11. Juli 2025: Ein guter Tag für alle ungeborenen Kinder. Herzlichen Dank an alle, die für das Lebensrecht aller Menschen durch Wort und Tat eingetreten sind.

Stellungnahme vom 11.07.2025 durch die Bundesvorsitzende der Aktion Lebensrecht für Alle (ALfA) e.V. Cornelia Kaminski:

„Die Aktion Lebensrecht für Alle (ALfA) e.V. begrüßt ausdrücklich, dass die CDU/CSU-Fraktion ihre Unterstützung von Frau Prof. Dr. Brosius-Gersdorf bei der heutigen Wahl zur Richterin am Bundesverfassungsgericht zurückgezogen hat. Zu diesem Ergebnis hat maßgeblich der breite und entschlossene Protest der Lebensrechtsbewegung beigetragen.

Die Ereignisse der vergangenen zwei Wochen haben eindrucksvoll gezeigt, dass das mediale Trommelfeuer, mit dem seit Jahren dem ungeborenen Kind Lebensrecht und Würde abgesprochen und für eine radikalliberale Abtreibungsregelung geworben wurde, letztlich erfolglos geblieben ist.
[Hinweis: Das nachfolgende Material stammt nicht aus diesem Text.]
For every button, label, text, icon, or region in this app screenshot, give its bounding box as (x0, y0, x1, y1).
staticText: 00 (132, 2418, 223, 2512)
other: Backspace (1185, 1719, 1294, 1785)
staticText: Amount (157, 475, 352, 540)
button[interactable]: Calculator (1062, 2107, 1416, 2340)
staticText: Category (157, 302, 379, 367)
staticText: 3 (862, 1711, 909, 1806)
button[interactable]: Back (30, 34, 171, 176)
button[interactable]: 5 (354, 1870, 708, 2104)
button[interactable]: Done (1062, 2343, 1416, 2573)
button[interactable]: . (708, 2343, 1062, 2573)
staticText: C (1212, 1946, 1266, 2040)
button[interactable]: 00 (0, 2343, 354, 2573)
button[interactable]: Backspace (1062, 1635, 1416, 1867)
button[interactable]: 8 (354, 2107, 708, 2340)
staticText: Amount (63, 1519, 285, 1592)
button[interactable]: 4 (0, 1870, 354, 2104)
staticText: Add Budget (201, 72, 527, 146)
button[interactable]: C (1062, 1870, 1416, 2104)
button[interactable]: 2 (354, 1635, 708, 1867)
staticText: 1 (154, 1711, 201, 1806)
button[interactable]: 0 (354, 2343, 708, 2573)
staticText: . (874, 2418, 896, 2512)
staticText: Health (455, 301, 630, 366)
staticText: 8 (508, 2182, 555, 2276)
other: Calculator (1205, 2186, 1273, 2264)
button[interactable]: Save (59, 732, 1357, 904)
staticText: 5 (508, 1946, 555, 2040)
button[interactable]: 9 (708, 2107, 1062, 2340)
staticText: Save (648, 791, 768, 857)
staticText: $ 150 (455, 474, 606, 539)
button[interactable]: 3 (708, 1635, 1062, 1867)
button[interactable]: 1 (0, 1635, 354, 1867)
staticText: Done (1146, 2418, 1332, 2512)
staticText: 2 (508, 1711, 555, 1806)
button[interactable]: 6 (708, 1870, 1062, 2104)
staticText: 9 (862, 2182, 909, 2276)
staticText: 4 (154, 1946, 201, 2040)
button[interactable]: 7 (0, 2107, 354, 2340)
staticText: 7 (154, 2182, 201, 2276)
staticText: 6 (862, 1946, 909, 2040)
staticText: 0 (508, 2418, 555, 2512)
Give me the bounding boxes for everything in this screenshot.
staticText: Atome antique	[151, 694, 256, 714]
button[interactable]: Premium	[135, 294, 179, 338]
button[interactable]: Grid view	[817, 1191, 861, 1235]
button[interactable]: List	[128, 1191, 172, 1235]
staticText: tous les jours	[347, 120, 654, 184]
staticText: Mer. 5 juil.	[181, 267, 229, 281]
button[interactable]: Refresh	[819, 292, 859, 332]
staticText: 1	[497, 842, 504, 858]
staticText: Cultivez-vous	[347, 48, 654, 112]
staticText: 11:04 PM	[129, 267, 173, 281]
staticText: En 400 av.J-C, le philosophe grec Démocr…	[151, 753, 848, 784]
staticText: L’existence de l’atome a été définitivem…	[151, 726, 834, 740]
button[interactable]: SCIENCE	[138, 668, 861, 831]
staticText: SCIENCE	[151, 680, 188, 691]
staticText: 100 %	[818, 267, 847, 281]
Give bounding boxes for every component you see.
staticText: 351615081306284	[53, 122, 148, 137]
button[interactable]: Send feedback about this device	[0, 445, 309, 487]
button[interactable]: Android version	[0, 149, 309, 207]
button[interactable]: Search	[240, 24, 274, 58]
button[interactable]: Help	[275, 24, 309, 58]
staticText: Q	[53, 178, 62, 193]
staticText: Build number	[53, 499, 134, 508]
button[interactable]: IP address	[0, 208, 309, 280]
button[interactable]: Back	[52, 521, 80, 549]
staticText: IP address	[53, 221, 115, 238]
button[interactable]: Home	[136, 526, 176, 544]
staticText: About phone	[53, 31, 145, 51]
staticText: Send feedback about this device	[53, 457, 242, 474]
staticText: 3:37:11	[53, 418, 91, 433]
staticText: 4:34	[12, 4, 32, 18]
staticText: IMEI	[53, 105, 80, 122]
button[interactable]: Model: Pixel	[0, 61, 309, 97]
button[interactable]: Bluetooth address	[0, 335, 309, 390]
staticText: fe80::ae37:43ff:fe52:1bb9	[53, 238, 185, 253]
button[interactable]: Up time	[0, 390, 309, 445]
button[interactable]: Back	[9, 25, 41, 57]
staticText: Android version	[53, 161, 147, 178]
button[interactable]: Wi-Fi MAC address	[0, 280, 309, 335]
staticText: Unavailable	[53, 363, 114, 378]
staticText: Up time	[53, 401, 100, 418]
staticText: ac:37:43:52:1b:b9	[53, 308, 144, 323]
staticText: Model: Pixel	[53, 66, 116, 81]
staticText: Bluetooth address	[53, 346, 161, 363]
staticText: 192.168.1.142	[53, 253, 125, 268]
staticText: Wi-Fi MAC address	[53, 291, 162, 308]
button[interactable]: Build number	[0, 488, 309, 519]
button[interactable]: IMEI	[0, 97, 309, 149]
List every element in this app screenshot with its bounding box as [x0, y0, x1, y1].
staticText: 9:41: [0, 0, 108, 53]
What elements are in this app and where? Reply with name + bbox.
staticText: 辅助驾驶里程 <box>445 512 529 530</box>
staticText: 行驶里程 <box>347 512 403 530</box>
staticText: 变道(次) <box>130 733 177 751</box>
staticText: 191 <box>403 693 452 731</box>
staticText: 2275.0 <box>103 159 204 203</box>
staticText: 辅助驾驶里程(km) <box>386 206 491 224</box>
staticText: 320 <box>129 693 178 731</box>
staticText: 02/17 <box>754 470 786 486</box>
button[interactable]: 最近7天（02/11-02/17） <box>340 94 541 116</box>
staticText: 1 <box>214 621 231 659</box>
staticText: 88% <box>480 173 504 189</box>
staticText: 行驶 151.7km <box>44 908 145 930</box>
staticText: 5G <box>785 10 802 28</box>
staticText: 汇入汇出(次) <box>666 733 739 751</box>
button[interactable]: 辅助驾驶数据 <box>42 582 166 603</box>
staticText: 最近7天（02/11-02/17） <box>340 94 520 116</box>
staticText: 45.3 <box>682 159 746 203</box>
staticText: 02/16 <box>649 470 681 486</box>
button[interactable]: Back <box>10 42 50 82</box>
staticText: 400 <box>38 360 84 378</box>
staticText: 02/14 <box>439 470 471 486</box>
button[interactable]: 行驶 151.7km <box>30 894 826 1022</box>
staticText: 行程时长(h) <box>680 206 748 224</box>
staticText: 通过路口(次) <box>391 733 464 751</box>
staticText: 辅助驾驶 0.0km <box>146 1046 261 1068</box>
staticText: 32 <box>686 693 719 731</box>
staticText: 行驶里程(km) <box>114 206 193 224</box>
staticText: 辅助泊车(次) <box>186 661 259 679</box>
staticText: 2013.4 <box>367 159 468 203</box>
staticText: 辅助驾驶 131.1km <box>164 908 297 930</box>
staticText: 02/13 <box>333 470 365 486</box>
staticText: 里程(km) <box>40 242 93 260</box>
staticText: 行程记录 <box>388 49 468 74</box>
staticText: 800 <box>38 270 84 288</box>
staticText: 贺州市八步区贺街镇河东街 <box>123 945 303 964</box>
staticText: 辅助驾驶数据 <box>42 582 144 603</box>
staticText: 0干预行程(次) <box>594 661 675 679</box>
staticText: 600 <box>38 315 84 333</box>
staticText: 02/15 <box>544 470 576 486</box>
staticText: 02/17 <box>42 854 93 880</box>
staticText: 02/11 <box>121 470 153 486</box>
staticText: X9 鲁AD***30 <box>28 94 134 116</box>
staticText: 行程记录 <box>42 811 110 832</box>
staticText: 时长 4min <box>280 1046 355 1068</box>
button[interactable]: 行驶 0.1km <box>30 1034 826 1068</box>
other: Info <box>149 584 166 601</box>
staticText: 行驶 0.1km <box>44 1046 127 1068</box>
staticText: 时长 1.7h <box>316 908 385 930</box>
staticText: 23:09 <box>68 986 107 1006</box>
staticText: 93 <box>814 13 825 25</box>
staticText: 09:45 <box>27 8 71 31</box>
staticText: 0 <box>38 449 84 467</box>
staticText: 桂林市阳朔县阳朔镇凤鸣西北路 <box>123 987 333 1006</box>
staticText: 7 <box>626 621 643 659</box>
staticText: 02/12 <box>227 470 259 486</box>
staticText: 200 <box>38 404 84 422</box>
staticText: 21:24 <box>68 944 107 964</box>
Die Menschen in unserem Land wissen zutiefst, dass ohne den Respekt vor der Würde eines jeden Einzelnen – ob geboren oder ungeboren – unser Rechtsstaat keinen Bestand haben kann. Das Lebensrecht ungeborener Kinder ist ihnen keineswegs egal. Jede Regierung, die sich anschickt, daran zu rütteln, sollte sich diese Tage im Juli in Erinnerung rufen und wissen: Das Grundwissen um Menschenwürde und Lebensrecht ungeborener Kinder ist unerschütterlich und fest im Bewusstsein der Menschen verankert.

Wir sind überzeugt: Wer das Lebensrecht der Schwächsten nicht achtet, stellt sich gegen das Fundament unseres Grundgesetzes. Die Nominierung von Kandidatinnen, die in der Vergangenheit durch Äußerungen und Positionen aufgefallen sind, welche die Unantastbarkeit der Menschenwürde und insbesondere das Recht auf Leben ungeborener Kinder in Frage stellen, ist ein Angriff auf die Grundwerte unserer Gesellschaft.

Die SPD hat mit ihrem Vorgehen das Ansehen und die Integrität des Bundesverfassungsgerichts auf‘s Spiel gesetzt und die Richterwahl in einer Weise politisiert, die jede Kritik an anderen Ländern als heuchlerisch entlarvt. Es ist offensichtlich, dass die SPD bereit war, für parteipolitische Zwecke die Grundrechte der Menschen in Deutschland und vor allem die Menschenwürde ungeborener Kinder zu opfern. Unser Dank geht an all‘ die Abgeordneten, die heute den Mut hatten, ihrem Gewissen zu folgen und einer Kultur des Todes, die mit Brosius-Gersdorf im Bundesverfassungsgericht Einzug gehalten hätte, die Stirn zu bieten.

Wir danken allen, die sich in den letzten zwei Wochen unermüdlich für die Menschenwürde und die Unabhängigkeit des Bundesverfassungsgerichts eingesetzt haben. Ihr Engagement hat gezeigt, dass gesellschaftlicher Widerstand Wirkung zeigt und Grundrechte keine Verhandlungsmasse sind.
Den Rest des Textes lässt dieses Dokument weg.